Pictured  below, in the center is Erika Ochel, daughter of Aloys Ochel, founder of Kieler Zinnfiguren. Erika and company are at the 2011 Kulmback show, the 23rd German and International Tin Figure Fair in Kulmbach.

Erika Ochel

( You see from right to left: Erika Ochel, Zeng Youshao, a friend of hers who assisted her, and me at left at her exhibition booth. I helped a little as well, although I was more a visitor than a worker.)

I learned about Erika through Penny Meyer and Jim Horan. Both speak highly of Erika. When I wrote asking for information about her and the Kieler Zinnfiguren, a kind gentleman named Werner Lehnberg wrote saying he would be our go-between.
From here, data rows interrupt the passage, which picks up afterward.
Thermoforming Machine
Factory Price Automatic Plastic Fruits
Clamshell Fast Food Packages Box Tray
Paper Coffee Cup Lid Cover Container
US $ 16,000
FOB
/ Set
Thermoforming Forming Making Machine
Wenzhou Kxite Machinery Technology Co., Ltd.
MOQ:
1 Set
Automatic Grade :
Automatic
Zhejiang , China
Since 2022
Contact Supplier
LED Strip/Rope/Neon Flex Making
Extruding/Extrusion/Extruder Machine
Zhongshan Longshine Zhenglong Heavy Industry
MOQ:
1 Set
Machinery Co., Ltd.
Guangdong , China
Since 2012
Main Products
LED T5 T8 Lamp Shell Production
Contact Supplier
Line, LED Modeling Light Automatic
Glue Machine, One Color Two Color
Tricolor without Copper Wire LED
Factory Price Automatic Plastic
He has been a delightful translator.

When I asked for information about Kieler Zinnfiguren and its history, he sent me the following excerpt translated by him:

Chronology of the Kiel Tin Figure Factories

In 1924 a group of tin figure collectors whose names are no longer known founded the ‘Factory for historical tin figures and cultural images Ltd.’ in Kiel. The Managing Director became Max Hahnemann.
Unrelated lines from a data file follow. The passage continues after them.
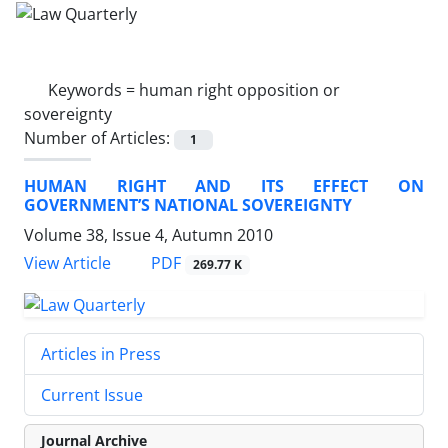
Keywords =
human right opposition or
sovereignty
Number of Articles:
1
HUMAN RIGHT AND ITS EFFECT ON
GOVERNMENT’S NATIONAL SOVEREIGNTY
Volume 38, Issue 4, Autumn 2010
PDF
View Article
269.77 K
Articles in Press
Current Issue
Journal Archive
From this time the Kiel offizin (workshop, office) poduced tin figures with a high historical and handicraft standard in 2 quality levels: Fine alloy and historically exact painting (HIZ) and simple alloy and painting (BIZ).

In 1927 the merchant Aloys Ochel then 21 years old became Managing Director of the striving Company, which the founders had already left.
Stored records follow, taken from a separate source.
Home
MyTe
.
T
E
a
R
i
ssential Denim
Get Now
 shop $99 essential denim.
Hahnemann and Ochel constantly extended the programme and offer. They started with the production of modelships. 1929 a big Kiel tin figure exibition was opened in Berlin with 22 large dioramas exclusively built by Kiel figures, showing epochs of world history from the beginning till today.

In 1931 the company moved to another place and called itself ‘Kiel Tinfigure Factory Ltd.’

In 1932-33 the company suffered under great economical difficulties. To save the stock of moulds as well as his own existence Aloys Ochel left the company and founded a new one under the name of ‘Kiel tin figure factory A. Ochel’.

He continued with the good old tradition of the old company and sold the two types of painted figures now called KILIA and OKI, for the good and standard quality but started, too, selling blank figures.

Also in 1933 Max Hahnemann published in the Klio-journal ‘The Tin Figure’ that he left the old company and entered the company of Aloys Ochel. Till 1935 both companies existed simultaneously. At the end of 1935 the old company closed.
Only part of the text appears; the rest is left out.